Moreover, businesses are raising costs to keep up with the price of raw goods and increasing pay in a historically tight labor market in which there are about 4.8 million more job openings than there are available workers. Recent surveys, including one this week from the National Federation of Independent Business, show a record level of smaller companies are raising prices to cope with surging costs.” (CNBC, March 10, 2022)

Consumer Sentiment: “Consumers' View of the Present Situation Brightens, but Expectations Continue to Grow More Pessimistic: The Conference Board Consumer Confidence Index® increased slightly in March, after a decrease in February. The Index now stands at 107.2 (1985=100), up from 105.7 in February. The Present Situation Index, based on consumers’ assessment of current business and labor market conditions—improved to 153.0 from 143.0 last month. However, the Expectations Index, based on consumers’ short-term outlook for income, business, and labor market conditions—declined to 76.6 from 80.8.

“Consumer confidence was up slightly in March after declines in February and January,” said Lynn Franco, Senior Director of Economic Indicators at The Conference Board. “The Present Situation Index rose substantially, suggesting economic growth continued into late Q1. Expectations, on the other hand, weakened further with consumers citing rising prices, especially at the gas pump, and the war in Ukraine as factors. Meanwhile, purchasing intentions for big-ticket items like automobiles have softened somewhat over the past few months as expectations for interest rates have risen.”

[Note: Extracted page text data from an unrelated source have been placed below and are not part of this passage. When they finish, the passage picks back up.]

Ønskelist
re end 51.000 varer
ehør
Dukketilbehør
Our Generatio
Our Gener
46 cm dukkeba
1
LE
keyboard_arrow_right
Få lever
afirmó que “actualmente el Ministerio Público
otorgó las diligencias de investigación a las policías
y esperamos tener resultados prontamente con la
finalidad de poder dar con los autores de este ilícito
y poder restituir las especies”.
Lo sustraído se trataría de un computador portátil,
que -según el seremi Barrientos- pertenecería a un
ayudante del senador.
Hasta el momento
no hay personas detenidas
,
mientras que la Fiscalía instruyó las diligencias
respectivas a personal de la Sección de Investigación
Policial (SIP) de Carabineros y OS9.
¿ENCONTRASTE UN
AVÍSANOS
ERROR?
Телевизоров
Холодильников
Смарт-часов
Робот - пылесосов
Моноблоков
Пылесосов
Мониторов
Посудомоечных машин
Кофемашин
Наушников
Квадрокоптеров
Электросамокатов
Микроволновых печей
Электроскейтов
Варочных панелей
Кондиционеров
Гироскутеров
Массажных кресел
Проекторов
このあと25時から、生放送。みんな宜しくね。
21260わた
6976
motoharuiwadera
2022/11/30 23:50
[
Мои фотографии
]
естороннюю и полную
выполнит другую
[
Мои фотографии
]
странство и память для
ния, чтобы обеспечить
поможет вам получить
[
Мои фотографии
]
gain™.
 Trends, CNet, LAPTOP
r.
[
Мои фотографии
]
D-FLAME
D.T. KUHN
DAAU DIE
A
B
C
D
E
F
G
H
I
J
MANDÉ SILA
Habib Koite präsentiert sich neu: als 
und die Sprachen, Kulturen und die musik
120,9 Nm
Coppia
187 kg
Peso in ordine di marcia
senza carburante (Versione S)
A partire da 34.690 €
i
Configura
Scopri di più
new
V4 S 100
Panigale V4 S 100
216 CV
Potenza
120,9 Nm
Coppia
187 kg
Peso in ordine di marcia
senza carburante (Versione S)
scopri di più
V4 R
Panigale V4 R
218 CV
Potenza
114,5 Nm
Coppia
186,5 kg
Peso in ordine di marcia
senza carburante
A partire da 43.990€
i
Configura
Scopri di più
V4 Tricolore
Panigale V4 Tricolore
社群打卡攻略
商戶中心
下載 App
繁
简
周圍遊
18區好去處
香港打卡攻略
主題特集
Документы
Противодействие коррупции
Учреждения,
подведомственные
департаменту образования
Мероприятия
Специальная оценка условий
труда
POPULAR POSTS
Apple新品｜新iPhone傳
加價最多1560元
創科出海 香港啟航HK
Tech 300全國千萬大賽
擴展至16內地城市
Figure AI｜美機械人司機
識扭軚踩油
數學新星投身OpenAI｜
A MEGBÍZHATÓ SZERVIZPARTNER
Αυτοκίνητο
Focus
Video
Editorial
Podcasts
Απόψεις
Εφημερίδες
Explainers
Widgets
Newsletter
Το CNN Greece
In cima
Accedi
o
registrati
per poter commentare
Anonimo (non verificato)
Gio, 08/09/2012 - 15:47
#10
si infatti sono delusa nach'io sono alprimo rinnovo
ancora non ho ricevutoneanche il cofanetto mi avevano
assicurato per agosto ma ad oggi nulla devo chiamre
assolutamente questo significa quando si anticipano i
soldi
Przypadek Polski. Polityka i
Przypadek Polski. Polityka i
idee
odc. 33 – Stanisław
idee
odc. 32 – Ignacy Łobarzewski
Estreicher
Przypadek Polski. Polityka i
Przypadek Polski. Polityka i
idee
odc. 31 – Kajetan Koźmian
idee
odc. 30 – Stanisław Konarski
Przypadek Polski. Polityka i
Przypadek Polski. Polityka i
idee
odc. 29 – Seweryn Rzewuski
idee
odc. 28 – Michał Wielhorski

“Nevertheless, consumer confidence continues to be supported by strong employment growth and thus has been holding up remarkably well despite geopolitical uncertainties and expectations for inflation over the next 12 months reaching 7.9 percent—an all-time high. However, these headwinds are expected to persist in the short term and may potentially dampen confidence as well as cool spending further in the months ahead.” (The Conference Board, March 29, 2022)

Interesting News: “The human genome has been fully mapped, scientists announced yesterday, a milestone that comes more than two decades after the initial results from the Human Genome Project were first released. The initial release described the vast majority of the human genome but left 8% undescribed. The new data fill in those gaps. Genes refer to specific units of molecules that, when strung together, make up a set of genetic instructions for biological organisms. By understanding the placement and function of each gene, scientists can draw conclusions—and work on treatments—for a wide range of disorders. The Human Genome Project remains the largest collaborative biological project in human history.” (1440.com, April 1, 2022) Investors can imagine the economic effect of biological innovation that will stem from this project!

Final Reflections

As we put the lid on Q1 2022, this is a good time to appreciate the many benefits we enjoy as citizens of our country. We go to sleep at night in warm beds, not cold damp cellars, and we are not forced into homelessness by an invading army. A healthy attitude recognizes that we receive in order to give, and appreciates the magnitude of the gifts we regularly receive. In gratitude to you, we are always mindful that you are a very important part of our Carlton Wealth family, and our willing and cheerful service to you and your family brings sincere contentment to us.


Joe Maas

Information contained herein is based on data obtained from sources believed to be reliable; however, such information has not been verified by Carlton Financial Group, LLC d/b/a Carlton Wealth or Synergy Financial Management, LLC. The information provided has been prepared and distributed solely for information purposes and is not a solicitation or an offer to buy any security or instrument or to participate in any trading strategy or an offer of advisory services.